Page-level text extractions

※ ※ ※

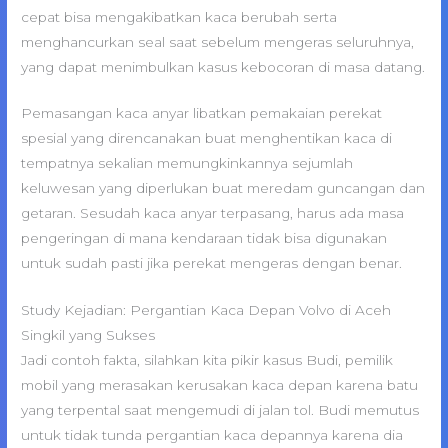
cepat bisa mengakibatkan kaca berubah serta
menghancurkan seal saat sebelum mengeras seluruhnya,
yang dapat menimbulkan kasus kebocoran di masa datang.
Pemasangan kaca anyar libatkan pemakaian perekat
spesial yang direncanakan buat menghentikan kaca di
tempatnya sekalian memungkinkannya sejumlah
keluwesan yang diperlukan buat meredam guncangan dan
getaran. Sesudah kaca anyar terpasang, harus ada masa
pengeringan di mana kendaraan tidak bisa digunakan
untuk sudah pasti jika perekat mengeras dengan benar.
Study Kejadian: Pergantian Kaca Depan Volvo di Aceh
Singkil yang Sukses
Jadi contoh fakta, silahkan kita pikir kasus Budi, pemilik
mobil yang merasakan kerusakan kaca depan karena batu
yang terpental saat mengemudi di jalan tol. Budi memutus
untuk tidak tunda pergantian kaca depannya karena dia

※ ※ ※

A single figure is required: the number of lines in the entries above that include the word "buat".

Response area
2